Maybe the words in “Victory in Jesus” that talk about the time “he plunged me to victory” don’t work in the 21st century, but there’s got to be a “before and after” song out there besides “Amazing Grace.”

So when I wrote yesterday about not letting anyone take away your story — or your very name — I wasn’t talking about identity theft.   I meant instead the importance of hanging on to all that God has done in your life.   That may mean keeping a journal or even starting a blog.  (Or writing a song.)

In the NLT, John 21 ends with John affirming his own story:

24 This disciple is the one who testifies to these events and has recorded them here.

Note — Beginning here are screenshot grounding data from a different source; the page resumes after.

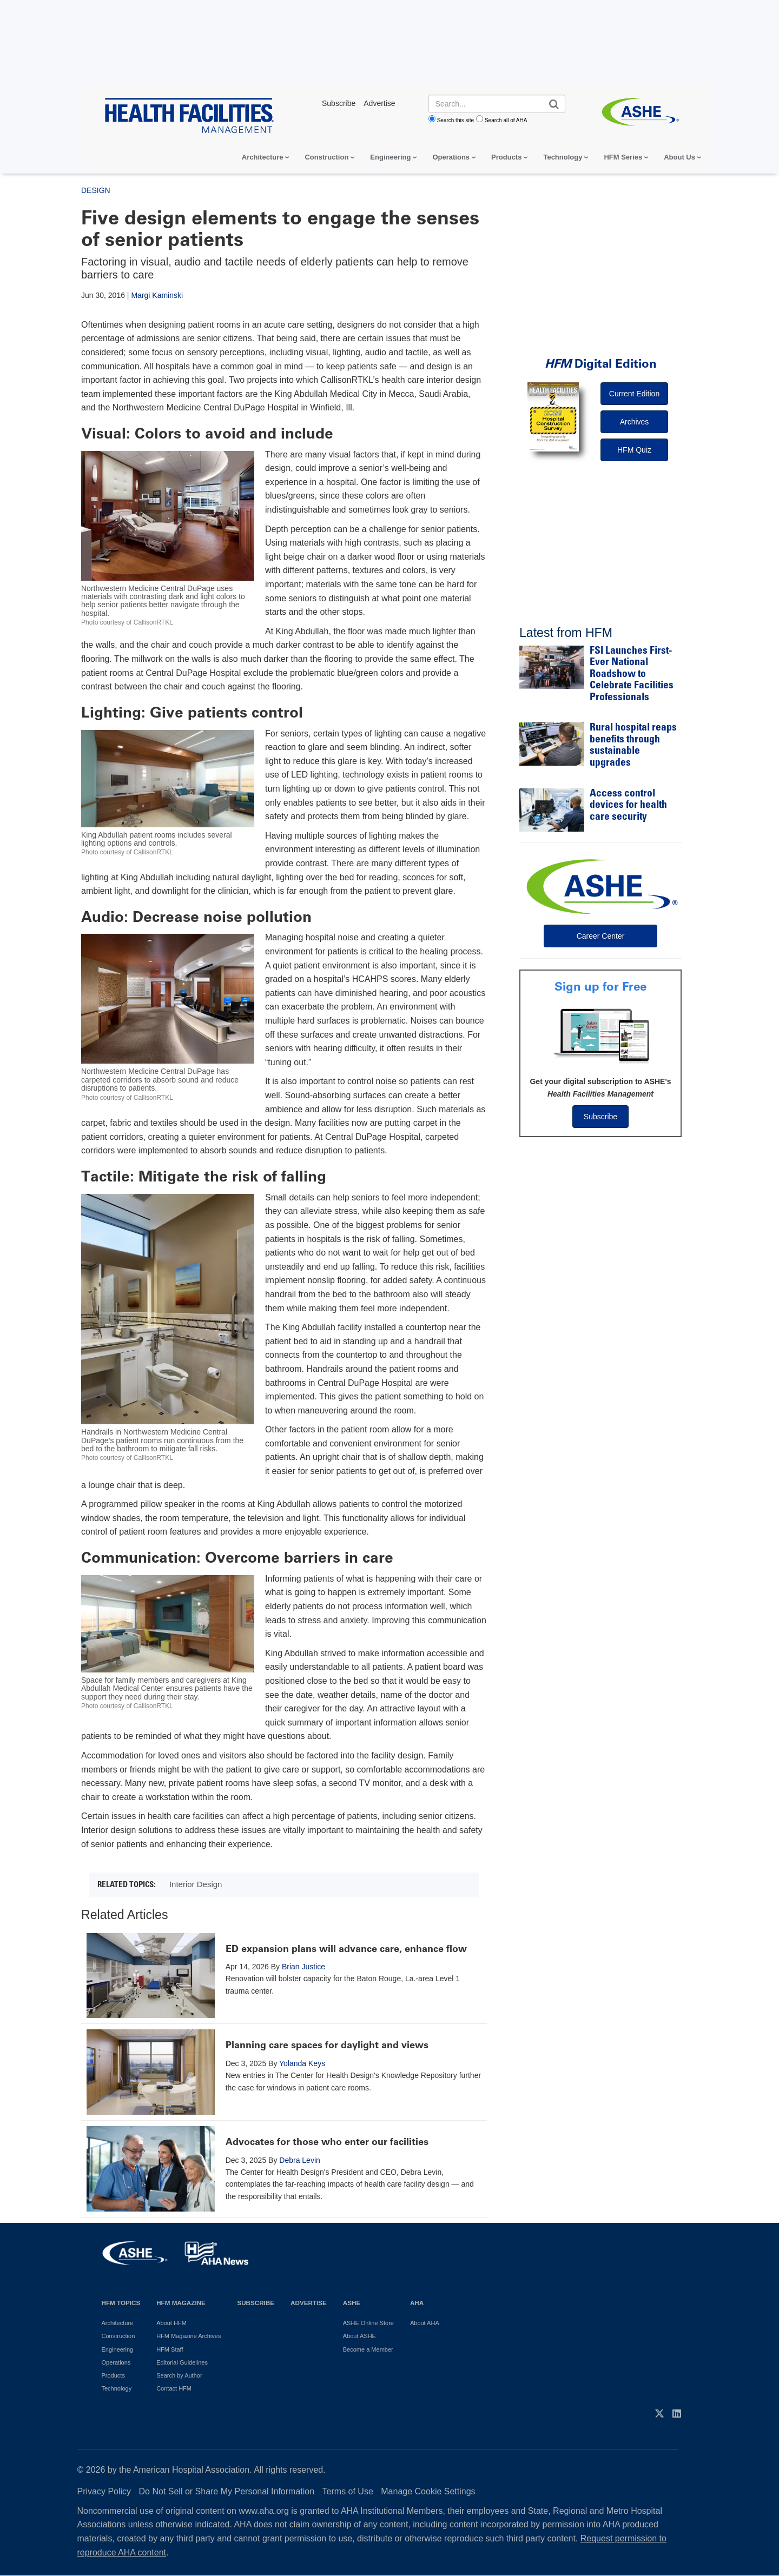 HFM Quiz (634, 450)
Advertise (309, 2302)
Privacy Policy (104, 2491)
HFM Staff (169, 2349)
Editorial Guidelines (182, 2362)
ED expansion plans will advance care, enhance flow (346, 1949)
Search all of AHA (506, 120)
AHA (417, 2302)
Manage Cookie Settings (428, 2491)
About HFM (171, 2323)
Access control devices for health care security (628, 805)
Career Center (601, 936)
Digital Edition (601, 363)
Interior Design (195, 1884)
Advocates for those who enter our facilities (327, 2142)
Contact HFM (174, 2388)
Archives (634, 421)
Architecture (262, 157)
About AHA (424, 2323)
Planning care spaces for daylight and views (327, 2045)
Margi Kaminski (157, 295)
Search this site (455, 120)
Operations (451, 157)
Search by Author (179, 2375)
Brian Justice (303, 1966)
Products (506, 157)
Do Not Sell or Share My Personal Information (227, 2491)
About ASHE (359, 2336)
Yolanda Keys (302, 2063)
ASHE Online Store (368, 2323)
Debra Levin (299, 2160)
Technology (562, 157)
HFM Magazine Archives (188, 2336)
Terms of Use (347, 2491)
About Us (679, 157)
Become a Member (368, 2349)
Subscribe (600, 1116)
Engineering (390, 157)
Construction (326, 157)
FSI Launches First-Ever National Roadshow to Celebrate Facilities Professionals (632, 674)
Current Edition (634, 393)
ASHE (351, 2302) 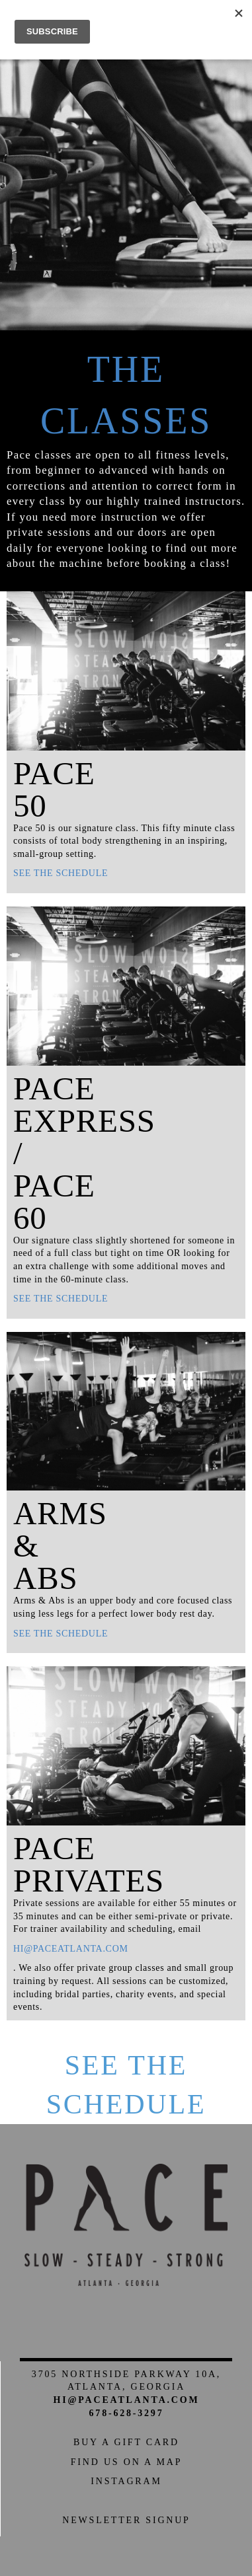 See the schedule (60, 873)
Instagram (126, 2481)
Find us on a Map (127, 2462)
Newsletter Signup (126, 2520)
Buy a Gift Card (126, 2442)
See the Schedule (126, 2084)
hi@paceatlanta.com (70, 1949)
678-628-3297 (126, 2413) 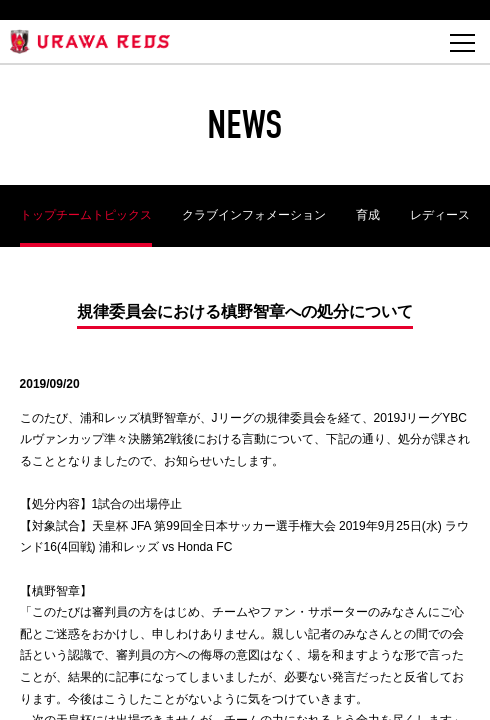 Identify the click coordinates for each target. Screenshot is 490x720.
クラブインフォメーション (254, 215)
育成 (368, 215)
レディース (440, 215) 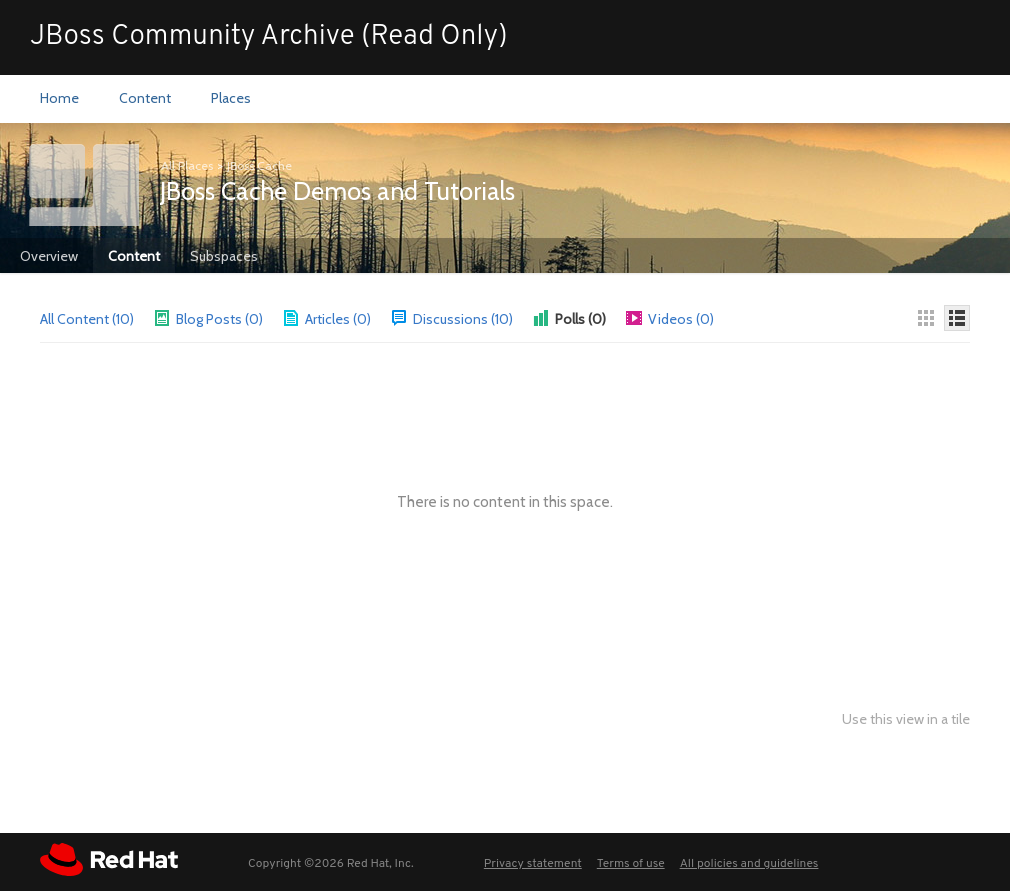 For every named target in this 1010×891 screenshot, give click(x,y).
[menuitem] (59, 99)
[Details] (957, 318)
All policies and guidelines (749, 864)
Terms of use (631, 864)
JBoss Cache (259, 165)
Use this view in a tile (906, 719)
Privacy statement (533, 864)
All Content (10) (87, 319)
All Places (187, 165)
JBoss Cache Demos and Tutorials (337, 191)
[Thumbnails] (926, 318) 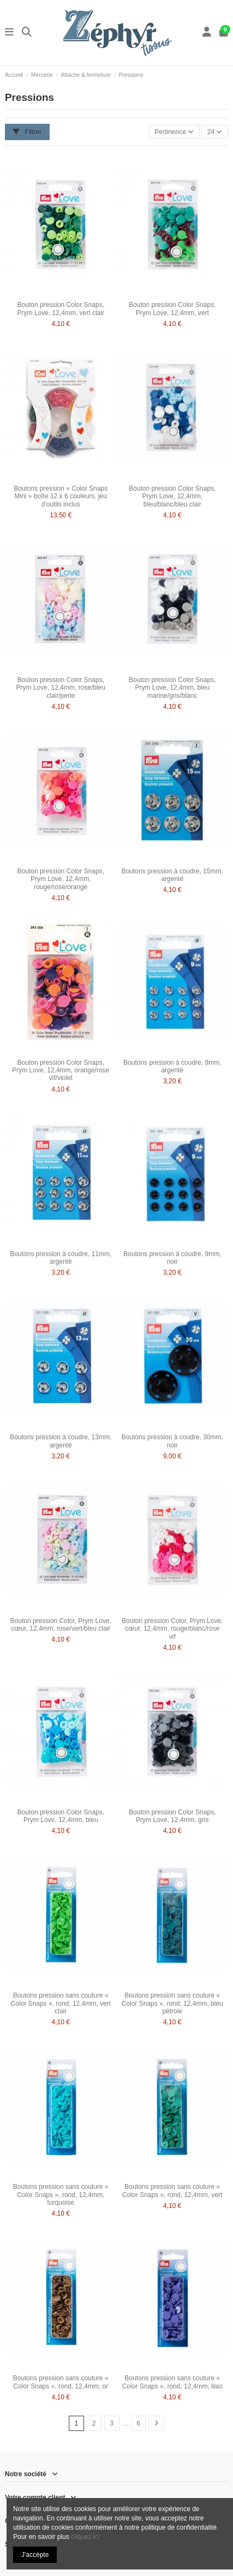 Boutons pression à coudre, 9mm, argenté (172, 1066)
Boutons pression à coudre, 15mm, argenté (172, 875)
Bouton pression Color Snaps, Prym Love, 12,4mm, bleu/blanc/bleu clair (172, 496)
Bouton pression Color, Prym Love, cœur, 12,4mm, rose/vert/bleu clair (60, 1624)
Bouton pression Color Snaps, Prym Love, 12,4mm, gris (172, 1816)
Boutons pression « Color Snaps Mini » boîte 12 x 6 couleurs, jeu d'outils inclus (60, 496)
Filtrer (27, 132)
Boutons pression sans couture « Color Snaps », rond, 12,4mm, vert (172, 2190)
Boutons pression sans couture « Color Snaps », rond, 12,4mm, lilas (172, 2382)
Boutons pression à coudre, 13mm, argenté (60, 1441)
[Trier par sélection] (174, 131)
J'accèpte (35, 2555)
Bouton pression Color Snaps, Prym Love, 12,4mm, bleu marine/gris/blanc (172, 687)
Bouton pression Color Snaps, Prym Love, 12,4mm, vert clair (60, 308)
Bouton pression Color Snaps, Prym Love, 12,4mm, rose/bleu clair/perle (60, 687)
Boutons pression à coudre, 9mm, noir (172, 1257)
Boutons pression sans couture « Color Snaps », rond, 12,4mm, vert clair (61, 2003)
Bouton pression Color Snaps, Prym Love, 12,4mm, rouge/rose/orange (60, 879)
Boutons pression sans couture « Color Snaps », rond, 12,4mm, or (61, 2382)
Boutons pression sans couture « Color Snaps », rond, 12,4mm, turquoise (61, 2194)
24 (215, 132)
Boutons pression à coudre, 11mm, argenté (60, 1257)
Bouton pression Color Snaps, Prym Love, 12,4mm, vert (172, 308)
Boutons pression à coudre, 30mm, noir (172, 1441)
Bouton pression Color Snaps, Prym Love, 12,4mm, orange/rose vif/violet (60, 1070)
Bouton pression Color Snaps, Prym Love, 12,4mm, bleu (60, 1816)
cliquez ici (85, 2537)
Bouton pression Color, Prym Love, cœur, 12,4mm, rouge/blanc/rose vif (172, 1628)
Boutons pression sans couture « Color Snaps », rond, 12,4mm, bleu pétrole (172, 2003)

And we know that his account of these things is accurate.

…but I much prefer what I believe was the older version in The Living Bible which has John boldly affirm — after chapters and chapters of loose references to “the disciple that Jesus loved” — his place in the story with, “I am that disciple!”

What a climax to the story!   In other words he’s saying, “It was me!  I was the one who shared those moments; I was part of that inner circle!   It was James and Peter and I to whom he told those stories and hinted at some of the secrets of the Kingdom.   I was there!”

The biggest lie the Devil would have you believe is that some of the greatest moments of spiritual victory you experienced never really happened.   As I wrote a few days ago, when you “take this bread” don’t just remember all that Christ did on the cross all those years ago, but remember what He did in you and through you because of the cross.

July 23, 2010

Conditional Promises


If I’m not getting the desires of my heart,

Maybe I’m not delighting myself in the Lord


If I’m not finding my paths being made straight,

Maybe I’m not trusting in the Lord with all my heart.


If I’m not finding God is adding good things to my life,

Maybe I’m not seeking first His Kingdom.


If it doesn’t seem like God is working in all things for His glory,

Maybe I’m not loving God or trying to live according to His purpose.


If it doesn’t feel like God is hearing from heaven, healing the land and forgiving sin,

Maybe it’s because as His people, we’re not humbling ourselves, seeking his face and turning from our wicked ways.


If it doesn’t seem like God is lifting me up,

Maybe I’m not humbling myself in His sight.

May 30, 2010

Only One Life

Only one life, ’twill soon be past
Only what’s done for Christ will last

I’m having a birthday today.   Mixed feelings.   I just keep feeling I’m light on accomplishments.   I want to do more, but of course, Christ wants me to be more.   Furthermore, I think I’m trying to overcompensate for the lack of being by trying to increase the doing.   But perhaps this a chicken-and-egg thing; in fact, maybe opportunities to do more aren’t presenting themselves because again, Christ is concerned with who He is using.